Data supplied section start
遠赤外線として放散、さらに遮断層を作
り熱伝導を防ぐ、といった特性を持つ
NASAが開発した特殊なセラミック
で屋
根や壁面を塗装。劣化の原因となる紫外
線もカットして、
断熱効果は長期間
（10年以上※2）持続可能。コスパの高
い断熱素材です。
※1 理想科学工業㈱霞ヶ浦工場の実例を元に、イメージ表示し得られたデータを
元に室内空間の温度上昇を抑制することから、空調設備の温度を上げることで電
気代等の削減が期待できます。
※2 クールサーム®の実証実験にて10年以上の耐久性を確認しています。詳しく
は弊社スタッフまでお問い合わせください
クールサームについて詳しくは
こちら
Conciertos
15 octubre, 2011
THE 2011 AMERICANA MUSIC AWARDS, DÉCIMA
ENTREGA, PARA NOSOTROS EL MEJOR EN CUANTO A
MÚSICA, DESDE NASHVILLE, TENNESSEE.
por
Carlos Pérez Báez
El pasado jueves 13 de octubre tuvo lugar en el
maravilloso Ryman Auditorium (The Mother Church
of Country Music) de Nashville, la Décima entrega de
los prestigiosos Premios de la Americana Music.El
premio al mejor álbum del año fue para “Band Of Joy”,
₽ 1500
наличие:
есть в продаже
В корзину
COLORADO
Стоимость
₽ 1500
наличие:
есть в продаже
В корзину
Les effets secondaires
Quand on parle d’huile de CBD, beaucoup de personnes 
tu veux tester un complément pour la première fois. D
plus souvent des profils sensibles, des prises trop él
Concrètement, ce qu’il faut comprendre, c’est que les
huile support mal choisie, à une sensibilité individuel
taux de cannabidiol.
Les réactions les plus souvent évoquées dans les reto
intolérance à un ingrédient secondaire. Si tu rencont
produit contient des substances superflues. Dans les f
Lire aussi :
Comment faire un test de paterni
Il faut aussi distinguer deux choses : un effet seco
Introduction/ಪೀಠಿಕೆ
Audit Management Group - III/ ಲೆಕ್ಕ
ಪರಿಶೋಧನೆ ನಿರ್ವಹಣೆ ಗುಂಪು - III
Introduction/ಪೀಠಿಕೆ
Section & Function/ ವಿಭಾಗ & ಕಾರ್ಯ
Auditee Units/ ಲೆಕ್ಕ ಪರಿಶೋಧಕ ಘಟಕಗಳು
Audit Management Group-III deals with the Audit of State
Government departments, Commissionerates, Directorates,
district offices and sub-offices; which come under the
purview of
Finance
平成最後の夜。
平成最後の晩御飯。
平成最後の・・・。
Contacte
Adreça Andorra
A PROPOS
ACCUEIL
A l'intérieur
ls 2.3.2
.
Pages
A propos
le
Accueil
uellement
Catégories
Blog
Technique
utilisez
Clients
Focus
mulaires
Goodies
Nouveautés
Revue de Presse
Data supplied section end
What the task requires: Wherever a line of the data holds "Group", copy that line.

Written response:
Audit Management Group - III/ ಲೆಕ್ಕ
Audit Management Group-III deals with the Audit of State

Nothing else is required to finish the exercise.